By Ryan Pike
Since he became Canada’s 22nd prime minister in 2006, Stephen Harper has developed a reputation amongst his opponents for being sneaky. Granted, few in politics have gotten far by telegraphing their maneuvering, but Harper has seemingly turned political behaviour into a modern art form. While many of his predecessors utilized obscure verbiage, intellectual smoke and mirrors and outright lying to stay in power, Harper has gone a bit off-book.
He’s used hockey.
Growing up in Toronto, Harper developed a keen interest in Canada’s favourite sport. As he grew older, he became a hockey historian and is currently working on a book in his spare time. Utilizing his life’s passion, Harper has added a hidden weapon to his political arsenal — he knows when Canadians will and won’t be paying attention.
Harper has made a few controversial moves as prime minister, but he’s timed them well. The announcement of the first prorogation of Parliament back in December 2008 corresponded with one of the busiest nights of National Hockey League play that month, including key games for teams from Vancouver, Toronto and Montreal. The move ensured that the announcement only got a certain amount of airtime and room in the news media, as newspapers and television stations cater their coverage to what Canadians really care about — hockey.
That’s not all. This past winter, Harper struck again. The second prorogation was announced on December 30, 2009, the date that Hockey Canada announced the roster for the men’s Olympic team. Amidst the smiling faces of Jarome Iginla, Sidney Crosby and the prospect of Olympic gold, the prorogation was relegated to a secondary focus. Similarly, the throne speech this month fell on the same day as the NHL’s trade deadline.
To his credit, Harper doesn’t just relegate bad news to days where hockey holds sway. His surprise appearance at a National Arts Centre gala in October 2009 happened to be the first Friday night of the NHL season. While Harper’s musical stylings went over well with the crowd, both in Ottawa and nationally, placing it on that particular night ensured that had his music been embarrassing, most of the news would have been about hockey.
There are several troubling things about Harper co-opting Canada’s national pastime for political gain. On one hand, the move seems slightly underhanded and seemingly shows that even the prime minister buys into the national stereotype of Canadians as beer-drinkin’ hosers. On the other hand, it shows that Canadians have become so disengaged from their own government that they don’t see through this seemingly-blatant smokescreen. Worse yet, we’re allowing a public figure to publicly support both the Toronto Maple Leafs and the Calgary Flames. That, my friends, is heresy.
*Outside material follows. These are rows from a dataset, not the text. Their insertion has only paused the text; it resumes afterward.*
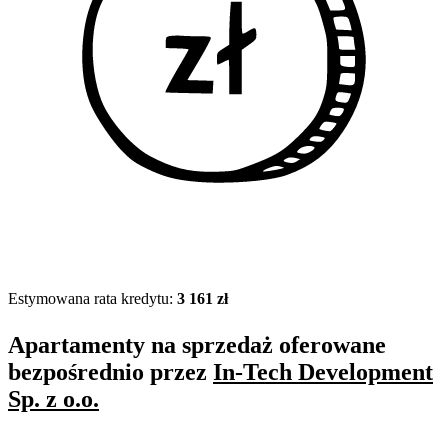
Estymowana rata kredytu:
3 161 zł
Apartamenty na sprzedaż oferowane
bezpośrednio przez
In-Tech Development
Sp. z o.o.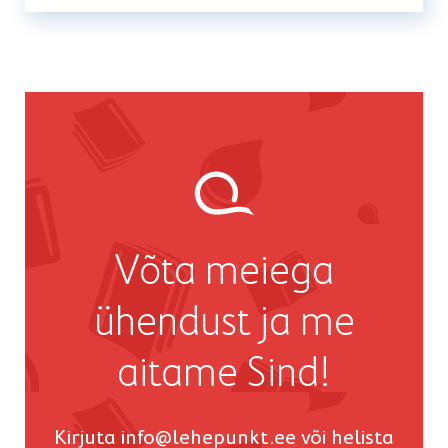
Võta meiega
ühendust ja me
aitame Sind!
Kirjuta
info@lehepunkt.ee
või helista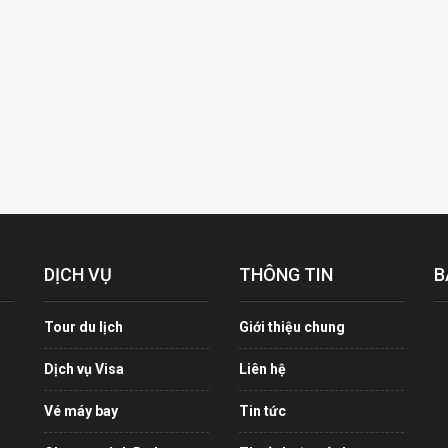
DỊCH VỤ
THÔNG TIN
B
Tour du lịch
Giới thiệu chung
Dịch vụ Visa
Liên hệ
Vé máy bay
Tin tức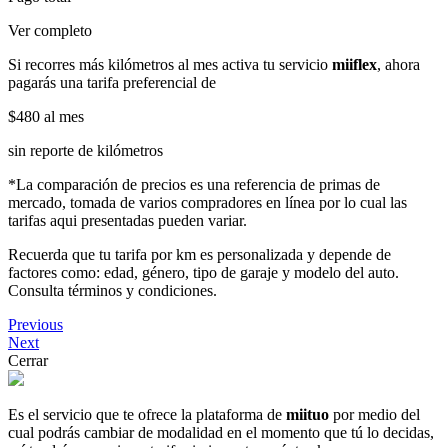
Ver completo
Si recorres más kilómetros al mes activa tu servicio
miiflex
, ahora
pagarás una tarifa preferencial de
$480
al mes
sin reporte de kilómetros
*La comparación de precios es una referencia de primas de
mercado, tomada de varios compradores en línea por lo cual las
tarifas aqui presentadas pueden variar.
Recuerda que tu tarifa por km es personalizada y depende de
factores como: edad, género, tipo de garaje y modelo del auto.
Consulta términos y condiciones.
Previous
Next
Cerrar
Es el servicio que te ofrece la plataforma de
miituo
por medio del
cual podrás cambiar de modalidad en el momento que tú lo decidas,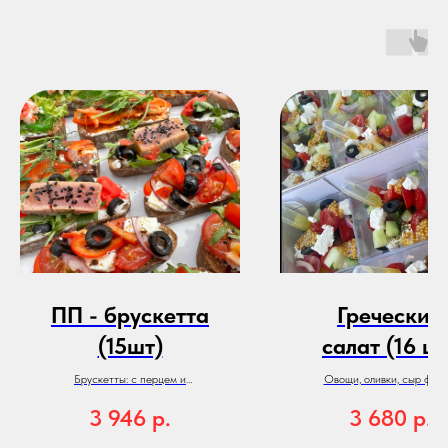
ПП - брускетта
Греческий
(15шт)
салат (16 шт
Брускетты: с перцем и
Овощи, оливки, сыр фета
микрозеленью, имбирная с
заправка из оливкового мас
3 946
р.
3 680
р.
тунцом, креветками и и чукой,
французской горчицей.
оливками и имбирем, греческая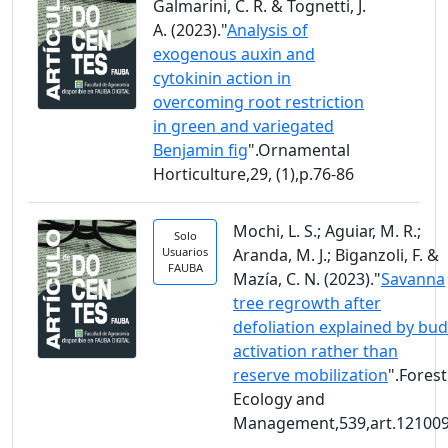
Galmarini, C. R. & Tognetti, J.
A. (2023)."
Analysis of
exogenous auxin and
cytokinin action in
overcoming root restriction
in green and variegated
Benjamin fig
".Ornamental
Horticulture,29, (1),p.76-86
Mochi, L. S.; Aguiar, M. R.;
Solo
Usuarios
Aranda, M. J.; Biganzoli, F. &
FAUBA
Mazía, C. N. (2023)."
Savanna
tree regrowth after
defoliation explained by bud
activation rather than
reserve mobilization
".Forest
Ecology and
Management,539,art.12100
You don’t get too far in life by being stupid. Harper’s gone from being a fresh-faced Toronto Maple Leafs fan to prime minister of Canada, in no small part because he’s actually pretty smart. Under his watch, the Conservative Party has become a well-oiled communications machine with a seemingly simple mantra: “If you have to announce something that could make the party look bad, do it when everyone’s watching hockey.”
Maybe the prime minister should create a series of national holidays that correspond with the Stanley Cup playoffs. Forget about Afghan detainees and prorogations — all Canadians really care about is hockey.